Susan nodded sadly to them, put up the window, and signalled to her chauffeur to proceed. Ten yards brought her to the grocer’s, and the car stopped again.
“Georgie, it was the remains of the budgerigar tacked to her hat,” said Lucia in a thrilled whisper as they crossed the street. “Yes, Diva: we’ll pop in for a minute.”
“Wearing it,” said Diva in her telegraphic manner as she opened the front-door to them. “In her hat.”
“Then is it true, Diva?” asked Lucia. “Did she sit down on her budgerigar?”
“Definitely. I was having tea with her. Cage open. Budgerigar flitting about the room. A messy bird. Then Susan suddenly said ‘Tweet, tweet. Where’s my blue Birdie?’ Not a sign of it. ‘It’ll be all right,’ said Susan. ‘In the piano or somewhere.’ So we finished tea. Susan got up and there was blue Birdie. Dead and as flat as a pancake. We came away at once.”
“Very tactful,” said Georgie. “But the head wasn’t on her hat, I’m pretty sure.”

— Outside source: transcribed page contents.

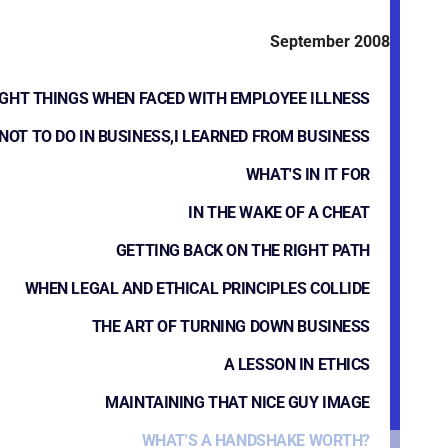
September 2008
IGHT THINGS WHEN FACED WITH EMPLOYEE ILLNESS
NOT TO DO IN BUSINESS,I LEARNED FROM BUSINESS
WHAT'S IN IT FOR
IN THE WAKE OF A CHEAT
GETTING BACK ON THE RIGHT PATH
WHEN LEGAL AND ETHICAL PRINCIPLES COLLIDE
THE ART OF TURNING DOWN BUSINESS
A LESSON IN ETHICS
MAINTAINING THAT NICE GUY IMAGE
WHAT'S A HANDSHAKE WORTH?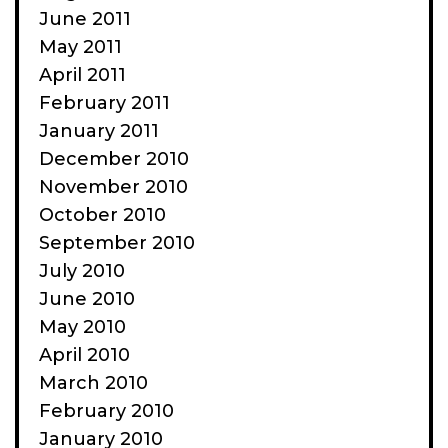
June 2011
May 2011
April 2011
February 2011
January 2011
December 2010
November 2010
October 2010
September 2010
July 2010
June 2010
May 2010
April 2010
March 2010
February 2010
January 2010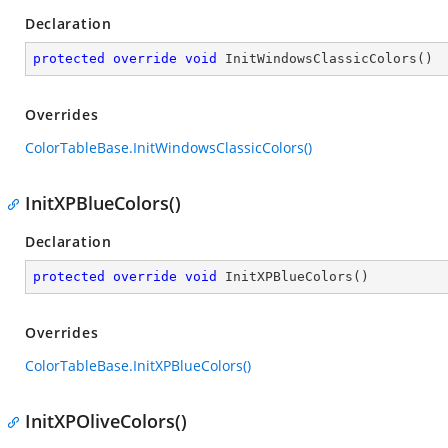
Declaration
protected
override
void
InitWindowsClassicColors
(
)
Overrides
ColorTableBase.InitWindowsClassicColors()
InitXPBlueColors()
Declaration
protected
override
void
InitXPBlueColors
(
)
Overrides
ColorTableBase.InitXPBlueColors()
InitXPOliveColors()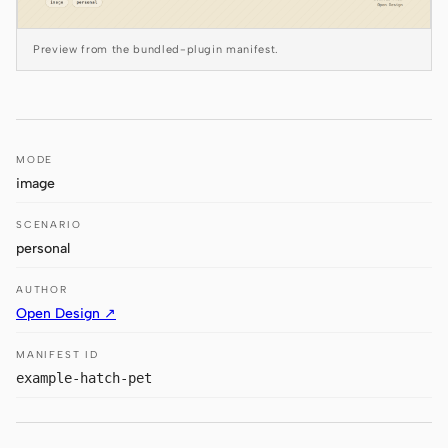
Antigravity
DeepSeek Reasonix
Preview from the bundled-plugin manifest.
Hermes
Devin for Terminal
MODE
Pi
image
Kiro CLI
SCENARIO
personal
Kilo
AUTHOR
Mistral Vibe CLI
Open Design ↗
Qoder CLI
MANIFEST ID
example-hatch-pet
USE CASES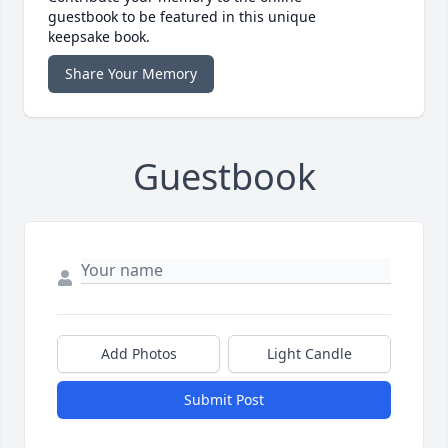
guestbook to be featured in this unique
keepsake book.
Share Your Memory
Guestbook
Add Photos
Light Candle
Submit Post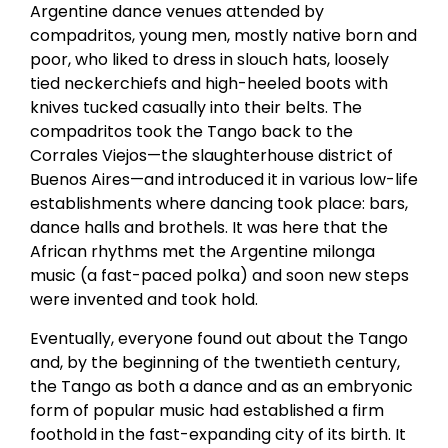
Argentine dance venues attended by
compadritos, young men, mostly native born and
poor, who liked to dress in slouch hats, loosely
tied neckerchiefs and high-heeled boots with
knives tucked casually into their belts. The
compadritos took the Tango back to the
Corrales Viejos—the slaughterhouse district of
Buenos Aires—and introduced it in various low-life
establishments where dancing took place: bars,
dance halls and brothels. It was here that the
African rhythms met the Argentine milonga
music (a fast-paced polka) and soon new steps
were invented and took hold.
Eventually, everyone found out about the Tango
and, by the beginning of the twentieth century,
the Tango as both a dance and as an embryonic
form of popular music had established a firm
foothold in the fast-expanding city of its birth. It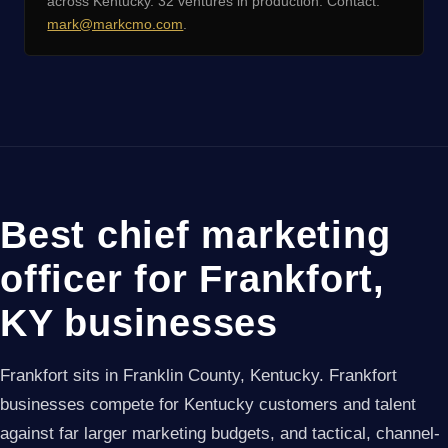
across Kentucky. 32 ventures in production. Contact:
mark@markcmo.com
.
Best chief marketing
officer for Frankfort,
KY businesses
Frankfort sits in Franklin County, Kentucky. Frankfort
businesses compete for Kentucky customers and talent
against far larger marketing budgets, and tactical, channel-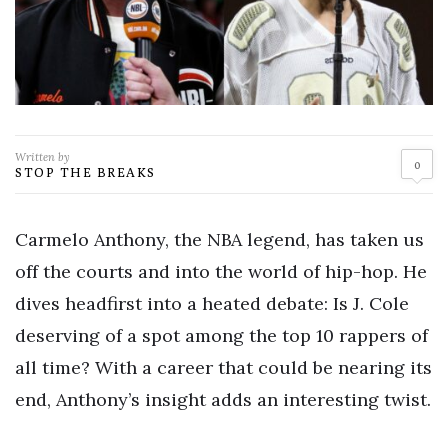
Written by
0
STOP THE BREAKS
Carmelo Anthony, the NBA legend, has taken us
off the courts and into the world of hip-hop. He
dives headfirst into a heated debate: Is J. Cole
deserving of a spot among the top 10 rappers of
all time? With a career that could be nearing its
end, Anthony’s insight adds an interesting twist.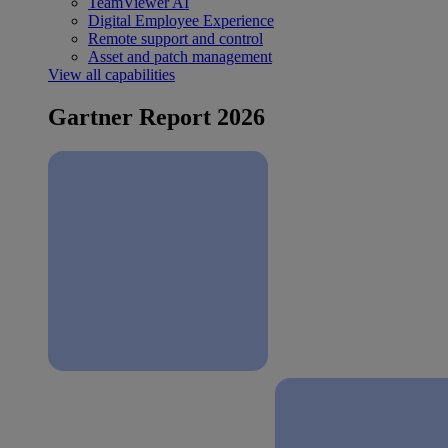
TeamViewer AI
Digital Employee Experience
Remote support and control
Asset and patch management
View all capabilities
Gartner Report 2026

“Having it stuffed, I expect. To be added later between the wings. And what about those new clothes, Mr. Georgie?”
“How on earth did you hear that?” said Georgie in great astonishment. How news travelled in Tilling! Only last night, dining at home, he had worn the ruby-coloured velvet for the first time, and now, quite early next morning, Diva had heard about it. Really things were known in Tilling almost before they happened.
“My Janet was posting a letter, ten p.m.,” said Diva. “Foljambe was posting a letter. They chatted. And are they really red?”

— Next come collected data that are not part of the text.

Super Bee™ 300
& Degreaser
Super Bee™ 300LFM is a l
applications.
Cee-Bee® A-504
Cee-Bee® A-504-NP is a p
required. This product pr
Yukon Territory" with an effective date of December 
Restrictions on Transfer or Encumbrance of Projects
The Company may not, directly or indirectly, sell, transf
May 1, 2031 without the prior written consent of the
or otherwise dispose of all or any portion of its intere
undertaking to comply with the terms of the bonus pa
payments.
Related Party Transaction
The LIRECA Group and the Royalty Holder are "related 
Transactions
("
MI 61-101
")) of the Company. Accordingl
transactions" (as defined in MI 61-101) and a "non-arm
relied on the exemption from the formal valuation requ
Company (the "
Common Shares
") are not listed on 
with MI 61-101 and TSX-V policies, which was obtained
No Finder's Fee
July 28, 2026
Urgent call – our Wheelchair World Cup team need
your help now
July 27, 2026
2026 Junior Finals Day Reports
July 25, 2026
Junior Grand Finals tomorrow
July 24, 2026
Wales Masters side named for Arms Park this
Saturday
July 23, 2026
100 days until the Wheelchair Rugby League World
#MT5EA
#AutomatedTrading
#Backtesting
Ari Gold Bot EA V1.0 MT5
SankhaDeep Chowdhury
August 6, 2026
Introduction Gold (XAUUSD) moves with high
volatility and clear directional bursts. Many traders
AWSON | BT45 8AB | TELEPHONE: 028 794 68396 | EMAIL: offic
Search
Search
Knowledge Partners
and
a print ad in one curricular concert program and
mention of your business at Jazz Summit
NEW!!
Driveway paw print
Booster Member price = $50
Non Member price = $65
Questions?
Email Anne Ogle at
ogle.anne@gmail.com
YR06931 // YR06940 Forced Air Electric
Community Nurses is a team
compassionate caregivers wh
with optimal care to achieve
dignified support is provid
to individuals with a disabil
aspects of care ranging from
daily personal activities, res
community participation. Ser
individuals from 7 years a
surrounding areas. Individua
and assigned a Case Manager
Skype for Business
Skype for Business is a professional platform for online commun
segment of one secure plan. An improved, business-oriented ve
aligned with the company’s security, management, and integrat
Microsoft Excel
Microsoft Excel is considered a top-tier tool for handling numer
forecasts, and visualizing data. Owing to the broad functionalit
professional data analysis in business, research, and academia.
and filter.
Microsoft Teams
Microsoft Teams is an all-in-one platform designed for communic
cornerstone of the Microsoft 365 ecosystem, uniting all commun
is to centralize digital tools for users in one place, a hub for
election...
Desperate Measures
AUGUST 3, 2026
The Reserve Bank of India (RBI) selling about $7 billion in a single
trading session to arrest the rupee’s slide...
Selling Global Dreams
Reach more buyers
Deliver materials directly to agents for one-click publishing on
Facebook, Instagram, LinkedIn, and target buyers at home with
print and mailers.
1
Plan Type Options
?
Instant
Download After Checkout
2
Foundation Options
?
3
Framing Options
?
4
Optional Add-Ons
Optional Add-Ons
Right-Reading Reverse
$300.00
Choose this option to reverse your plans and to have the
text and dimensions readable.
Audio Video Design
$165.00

“You’ll see before long,” said Georgie, pleased to know that interest in his suit was blazing already. “Just wait and see.”
All this conversation had taken place on Diva’s doorstep.

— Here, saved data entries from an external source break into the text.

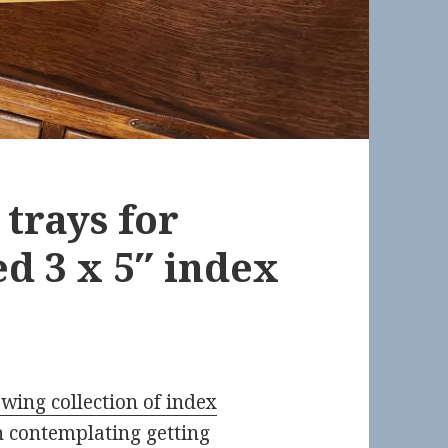
trays for
ed 3 x 5″ index
wing collection of index
en contemplating getting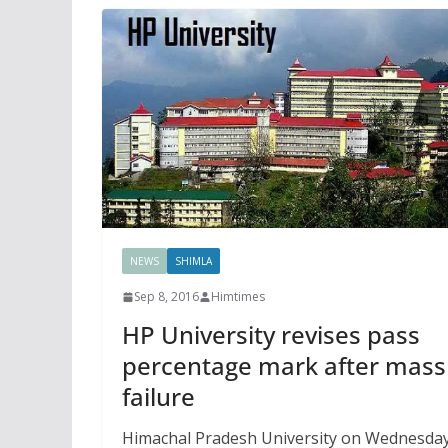
NEWS
SHIMLA
Sep 8, 2016
Himtimes
HP University revises pass
percentage mark after mass
failure
Himachal Pradesh University on Wednesda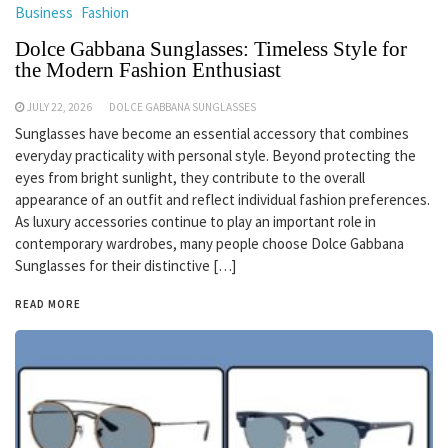
Business
Fashion
Dolce Gabbana Sunglasses: Timeless Style for
the Modern Fashion Enthusiast
JULY 22, 2026
DOLCE GABBANA SUNGLASSES
Sunglasses have become an essential accessory that combines
everyday practicality with personal style. Beyond protecting the
eyes from bright sunlight, they contribute to the overall
appearance of an outfit and reflect individual fashion preferences.
As luxury accessories continue to play an important role in
contemporary wardrobes, many people choose Dolce Gabbana
Sunglasses for their distinctive […]
READ MORE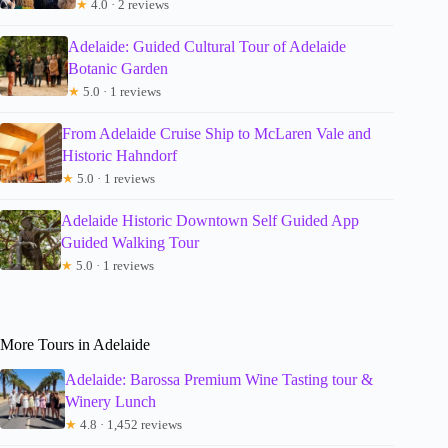
★
4.0 · 2 reviews
Adelaide: Guided Cultural Tour of Adelaide
Botanic Garden
★
5.0 · 1 reviews
From Adelaide Cruise Ship to McLaren Vale and
Historic Hahndorf
★
5.0 · 1 reviews
Adelaide Historic Downtown Self Guided App
Guided Walking Tour
★
5.0 · 1 reviews
More Tours in Adelaide
Adelaide: Barossa Premium Wine Tasting tour &
Winery Lunch
★
4.8 · 1,452 reviews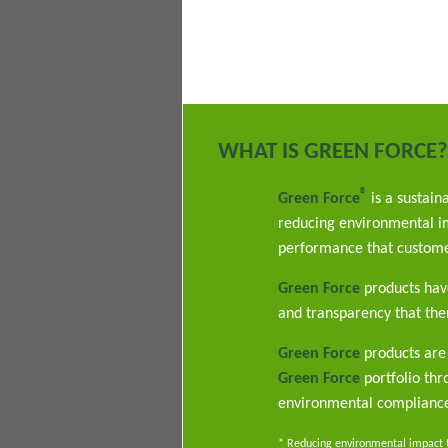
WHAT IS GREEN FORCE?
®
Green Force
is a sustain
reducing environmental im
performance that custome
Green Force
products have
and transparency that ther
Green Force
products are 
Green Force
portfolio th
environmental complianc
* Reducing environmental impact th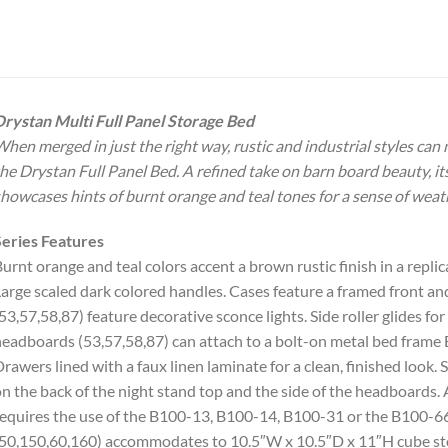
rystan Multi Full Panel Storage Bed
hen merged in just the right way, rustic and industrial styles can
he Drystan Full Panel Bed. A refined take on barn board beauty, i
howcases hints of burnt orange and teal tones for a sense of weat
eries Features
urnt orange and teal colors accent a brown rustic finish in a repl
arge scaled dark colored handles. Cases feature a framed front and
53,57,58,87) feature decorative sconce lights. Side roller glides f
eadboards (53,57,58,87) can attach to a bolt-on metal bed frame
rawers lined with a faux linen laminate for a clean, finished look. 
n the back of the night stand top and the side of the headboards. 
equires the use of the B100-13, B100-14, B100-31 or the B100-66 r
50,150,60,160) accommodates to 10.5″W x 10.5″D x 11″H cube sto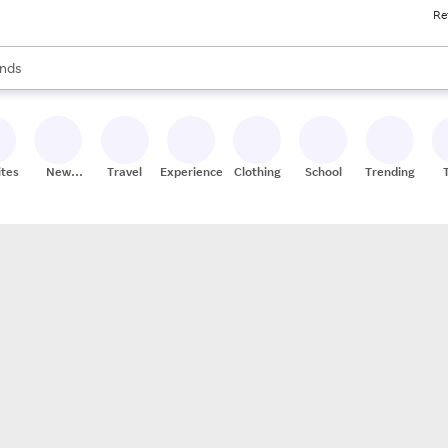
Re
res
s are available, use the up and down arrow keys to review results. When
nds
ceries
res
ites
New
Travel
Experiences
Clothing
School
Trending
Stores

“Come in for a minute,” she said. “I want to consult you about my parlour, when I make it into a tea-room. Shall take away those two big tables, and put in six little ones, for four at each. Then there’s the small room at the back full of things I could never quite throw away. Bird-cages. Broken coal-scuttles. Old towel-horses. I shall clear them out now, as there’s no rummage-sale coming on. Put that big cupboard there against the wall, and a couple of card tables. People might like a rubber after their tea if it’s raining. Me always ready to make a fourth if wanted. Won’t that be cosy?”
“Very cosy indeed,” said Lucia. “But may you provide facilities for gambling in a public place, without risking a police-raid?”
“Don’t see why not,” said Diva. “I may provide chess or draughts, and what’s to prevent people gambling at them? Why not cards? And you will come in your robes, won’t you, on Mayoring day, to inaugurate my tea-rooms?”
“My dear, quite impossible,” said Lucia firmly. “As I told Georgie, I should have to be attended by my Aldermen and Councillors, as if it was some great public occasion. But I’ll come as Mrs. Pillson, and everyone will say that the Mayor performed the opening ceremony. But, officially, I must be incognita.”
“Well, that’s something,” said Diva. “And may I put up some posters to say that Mrs. Pillson will open it?”
“There can be no possible objection to that,” said Lucia with alacrity. “That will not invalidate my incognita. Just some big lettering at the top ‘Ye Olde Tea-House’, and, if you think my name will help, big letters again for ‘Mrs. Pillson’ or ‘Mrs. Pillson of Mallards’. Quite. Any other news? I know that your Paddy hasn’t got mange.”
“Nothing, I think. Oh yes, Elizabeth was in here just now, and asked me who was to be your Mayoress?”
“My Mayoress?” asked Lucia. “Aren’t I both?”
“I’m sure I don’t know,” said Diva. “But she says she’s sure all Mayors have Mayoresses.”
“Poor Elizabeth: she always gets things muddled. Oh, Diva, will you—No nothing: I’m muddled, too. Goodbye, dear. All too cosy for words. A month to-day, then, for the opening. Georgie, remind me to put that down.”
Lucia and her husband passed on up the street.
“Such an escape!” she said. “I was on the point of asking Diva to dine and play bridge to-morrow, quite forgetting that I’d asked the Bartletts and the Wyses and the Mapp-Flints. You know, our custom of always asking husbands and wives together is rather Victorian. It dates us. I shall make innovations when the first terrific weeks of office are over. If we always ask couples, single people like Diva get left out.”
“So shall I if the others do it, too,” remarked Georgie. “Look, we’ve nearly caught up Susan. She’s going into the post-office.”
As Susan, a few yards ahead, stepped ponderously out of the Royce, her head brushed against the side of the door, and a wing from the cockade of bright feathers, insecurely fastened, fluttered down on to the pavement. She did not perceive her loss, and went in to the office. Georgie picked up the plume.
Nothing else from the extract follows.